Data mining in production management and manufacturing.
Matsi, Birthe ; Loun, Kaia ; Otto, Tauno 等
1. INTRODUCTION
Traditionally analysts have performed the task of extracting useful
information from recorded data. But the increasing volume of data in
modern business and science calls for computer-based approaches. As data
sets have grown in size and complexity, there has been an unavoidable
shift away from direct hands-on data analysis toward indirect, automatic
data analysis using more complex and sophisticated tools. Nowadays the
modern technology has made data collection as an almost effortless task.
However, the captured data needs to be converted into information and
knowledge to become useful. Data Mining (DM) is the entire process of
applying computer-based methodology, including new techniques for
knowledge discovery from data (Kantardzic, 2003).
DM is a general term, which encompasses a number of techniques to
pick out useful information from large data files and enables to sort
it. It is a new powerful technology for analyzing data from different
perspectives and summarizing it into useful information. It has been
also said that DM is the analyses of (often large) observational data
sets to find unsuspected relationships and to summarize the data in
novel ways that are both understandable and useful to the data owner.
Nowadays it is also very often known as Knowledge Discovery in Databases
(KDD) or simply Knowledge Discovery (KD), which enables to identify
trends within data that go beyond simple analysis and through the use of
sophisticated algorithms; users have the ability to identify key
attributes of business processes and target opportunities. DM is
predicted to be "one of the most revolutionary developments of the
next decade", according to the online technology magazine ZDNET News (February 8, 2001). In fact, the MIT Technology Review has chosen
the DM as one of 10 emerging technologies that will change the world.
DM has been used widely by companies with a strong consumer focus
like retail, financial, communication, and marketing organizations,
where it enables to determine relationships among "internal"

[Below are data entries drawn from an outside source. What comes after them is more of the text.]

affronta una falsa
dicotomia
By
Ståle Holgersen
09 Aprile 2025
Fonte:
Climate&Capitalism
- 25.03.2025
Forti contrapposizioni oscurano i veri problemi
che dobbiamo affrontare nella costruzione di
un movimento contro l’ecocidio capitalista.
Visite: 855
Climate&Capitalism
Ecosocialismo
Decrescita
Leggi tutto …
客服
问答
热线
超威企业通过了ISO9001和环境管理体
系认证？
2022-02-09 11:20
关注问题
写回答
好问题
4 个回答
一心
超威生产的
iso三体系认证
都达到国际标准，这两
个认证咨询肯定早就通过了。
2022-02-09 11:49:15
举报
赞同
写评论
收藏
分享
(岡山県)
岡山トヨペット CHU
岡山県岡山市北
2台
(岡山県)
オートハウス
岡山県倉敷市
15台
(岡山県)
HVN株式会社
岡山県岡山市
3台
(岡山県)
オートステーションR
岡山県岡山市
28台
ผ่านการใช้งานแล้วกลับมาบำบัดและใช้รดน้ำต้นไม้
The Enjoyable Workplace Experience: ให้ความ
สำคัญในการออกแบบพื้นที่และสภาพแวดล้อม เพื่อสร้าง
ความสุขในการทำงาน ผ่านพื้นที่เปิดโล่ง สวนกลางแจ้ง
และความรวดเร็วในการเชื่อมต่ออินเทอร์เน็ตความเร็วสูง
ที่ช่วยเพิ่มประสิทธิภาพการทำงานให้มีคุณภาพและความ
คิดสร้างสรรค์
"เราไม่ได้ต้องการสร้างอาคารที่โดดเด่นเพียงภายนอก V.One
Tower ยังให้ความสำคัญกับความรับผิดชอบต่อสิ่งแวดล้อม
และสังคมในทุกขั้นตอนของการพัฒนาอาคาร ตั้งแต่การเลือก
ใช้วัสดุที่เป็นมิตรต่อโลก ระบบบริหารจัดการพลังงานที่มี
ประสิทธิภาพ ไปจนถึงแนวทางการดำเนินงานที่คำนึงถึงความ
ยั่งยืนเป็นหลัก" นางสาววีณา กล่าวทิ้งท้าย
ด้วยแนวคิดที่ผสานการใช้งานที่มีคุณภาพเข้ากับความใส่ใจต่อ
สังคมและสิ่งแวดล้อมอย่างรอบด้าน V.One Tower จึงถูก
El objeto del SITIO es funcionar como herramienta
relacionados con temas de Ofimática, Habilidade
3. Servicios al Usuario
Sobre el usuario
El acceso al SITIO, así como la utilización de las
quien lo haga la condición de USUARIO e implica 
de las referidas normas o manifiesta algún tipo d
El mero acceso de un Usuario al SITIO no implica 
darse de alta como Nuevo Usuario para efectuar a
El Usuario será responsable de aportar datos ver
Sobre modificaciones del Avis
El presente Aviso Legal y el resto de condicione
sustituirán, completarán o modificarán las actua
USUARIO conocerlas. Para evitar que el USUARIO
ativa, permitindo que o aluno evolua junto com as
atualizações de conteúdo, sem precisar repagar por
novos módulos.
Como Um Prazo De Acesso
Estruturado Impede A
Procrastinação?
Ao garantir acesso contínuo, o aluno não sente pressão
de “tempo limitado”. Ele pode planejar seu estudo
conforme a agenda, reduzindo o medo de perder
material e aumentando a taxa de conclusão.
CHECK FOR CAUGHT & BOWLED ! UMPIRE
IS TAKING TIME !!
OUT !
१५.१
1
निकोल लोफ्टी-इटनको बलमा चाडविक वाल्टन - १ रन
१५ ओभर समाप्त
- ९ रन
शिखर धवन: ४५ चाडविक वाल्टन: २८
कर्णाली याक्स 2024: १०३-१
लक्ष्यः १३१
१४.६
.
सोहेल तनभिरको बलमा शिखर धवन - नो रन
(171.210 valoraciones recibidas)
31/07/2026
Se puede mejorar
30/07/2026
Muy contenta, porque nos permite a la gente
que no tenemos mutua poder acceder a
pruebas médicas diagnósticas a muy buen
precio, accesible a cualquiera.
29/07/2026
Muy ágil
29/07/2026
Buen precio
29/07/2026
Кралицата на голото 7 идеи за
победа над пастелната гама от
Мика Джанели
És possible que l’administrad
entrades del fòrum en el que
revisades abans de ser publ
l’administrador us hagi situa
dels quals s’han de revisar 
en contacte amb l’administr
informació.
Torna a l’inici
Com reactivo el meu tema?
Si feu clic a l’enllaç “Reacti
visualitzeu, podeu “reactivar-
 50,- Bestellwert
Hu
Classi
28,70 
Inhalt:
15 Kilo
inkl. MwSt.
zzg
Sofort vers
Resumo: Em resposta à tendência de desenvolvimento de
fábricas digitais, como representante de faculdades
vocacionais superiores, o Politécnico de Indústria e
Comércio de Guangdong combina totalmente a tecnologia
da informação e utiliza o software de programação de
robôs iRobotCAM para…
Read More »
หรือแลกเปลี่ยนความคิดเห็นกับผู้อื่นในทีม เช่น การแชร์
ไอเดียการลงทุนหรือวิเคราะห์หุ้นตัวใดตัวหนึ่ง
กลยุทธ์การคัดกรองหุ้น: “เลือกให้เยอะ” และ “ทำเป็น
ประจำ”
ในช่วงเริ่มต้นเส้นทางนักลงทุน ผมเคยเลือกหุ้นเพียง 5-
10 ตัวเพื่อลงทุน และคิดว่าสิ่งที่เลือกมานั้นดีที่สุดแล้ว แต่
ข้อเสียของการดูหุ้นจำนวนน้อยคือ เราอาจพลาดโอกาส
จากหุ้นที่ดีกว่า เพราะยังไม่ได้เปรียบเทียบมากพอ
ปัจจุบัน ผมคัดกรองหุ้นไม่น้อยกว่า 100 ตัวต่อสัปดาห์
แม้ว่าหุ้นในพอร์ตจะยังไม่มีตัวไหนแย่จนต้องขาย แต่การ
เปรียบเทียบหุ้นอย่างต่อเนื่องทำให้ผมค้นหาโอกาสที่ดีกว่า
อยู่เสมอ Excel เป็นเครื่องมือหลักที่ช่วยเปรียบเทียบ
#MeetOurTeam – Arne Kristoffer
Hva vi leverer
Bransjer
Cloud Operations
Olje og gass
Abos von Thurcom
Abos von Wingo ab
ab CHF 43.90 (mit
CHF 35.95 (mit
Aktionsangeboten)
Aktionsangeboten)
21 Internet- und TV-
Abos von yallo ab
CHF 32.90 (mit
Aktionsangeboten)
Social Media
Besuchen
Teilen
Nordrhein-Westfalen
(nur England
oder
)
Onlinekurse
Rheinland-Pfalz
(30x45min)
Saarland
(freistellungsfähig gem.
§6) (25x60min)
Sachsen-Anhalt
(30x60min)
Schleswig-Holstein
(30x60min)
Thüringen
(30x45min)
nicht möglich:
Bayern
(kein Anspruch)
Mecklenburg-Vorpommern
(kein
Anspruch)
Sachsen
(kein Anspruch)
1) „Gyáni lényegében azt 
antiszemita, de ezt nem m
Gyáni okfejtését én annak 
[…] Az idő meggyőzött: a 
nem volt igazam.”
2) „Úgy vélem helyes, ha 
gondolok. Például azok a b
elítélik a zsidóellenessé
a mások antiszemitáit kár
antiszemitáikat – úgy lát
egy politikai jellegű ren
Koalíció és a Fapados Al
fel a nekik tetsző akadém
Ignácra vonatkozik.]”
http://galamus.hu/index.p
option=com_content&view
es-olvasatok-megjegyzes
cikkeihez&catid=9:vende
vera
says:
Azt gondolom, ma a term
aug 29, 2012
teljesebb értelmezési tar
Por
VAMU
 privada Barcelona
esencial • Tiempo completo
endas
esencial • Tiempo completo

factors such as price, product positioning, and "external"
factors such as economic indicators, competition, and customer
demographics (Hand et al., 2001).
There are many different possibilities for using DM but the most
frequent examples encompass mainly these applications:
* Rate customers by their propensity to respond to an offer.
* Identify cross-sell opportunities.
* Detect fraud and abuse in insurance and finance.
* Estimate probability of an illness re-occurrence or hospital
re-admission.
* Isolate root causes of an outcome in clinical studies.
* Determine optimal sets of parameters for a production line
operation.
* Predict peak load of a network.
[FIGURE 1 OMITTED]
The general Data Mining Process (DMP) includes six phases that
address the main issues in DM (Lentzsch, 2007). All these phases fit
together in cyclical process and cover the full DM process (see Fig 1).
In fact, the knowledge discovery activity could become the key
factor to innovation and business success (Kusiak & Smith, 2007).
Therefore DM could have a great potential also in manufacturing.
Data mining implementations in production management and
manufacturing is the key question of this paper.
2. DM IMPLEMENTATION IN PRODUCTION MANAGEMENT AND MANUFACTURING
2.1 Data mining in manufacturing
Products and components generate a data trail across lifecycle
phases such as market analysis, design engineering, manufacturing, and
service. DM algorithms extract knowledge from this large volume of data
leading to significant improvements in the next generation of products
and services. Integrating a DM framework within the manufacturing
information system enables to improve manufacturing decision making
process and enhance the productivity. It enables to analyze enterprises
opportunities and employee's skills and competences, find relations
between enterprises, customers and subcontractors, and make consequences
based on different data conjunctions.
In order to implement the DMP to the production management and
manufacturing sector, it is important to understand the business
problem--what we would like to do with all that data and also to
understand what that data is all about. It is obvious that all data need
to be in an easily accessible format and available from one central
database. It is often the case that relevant data files are stored in
several locations and in different formats and need to be pulled
together before analyses. The extracted information and knowledge can
assist the engineers as their reference and basis for advanced
investigation of the root causes of the defects (Larose, 2005). In
current case study is used data about the enterprises, their
technological capabilities, and employees' competences from three
different databases: Metnet, Innomet and Innoclus (see Fig 2). For data
analyzing the data understanding and preparation is unavoidable phases
in DMP. Also there is need to assess the data for the DM project. The
several aspects which should be considered are the followings:
2.2 Relevant factors covered by data
For making a DM project worthwhile, it is important that the data
contain all relevant factors/variables and is mutually joinable.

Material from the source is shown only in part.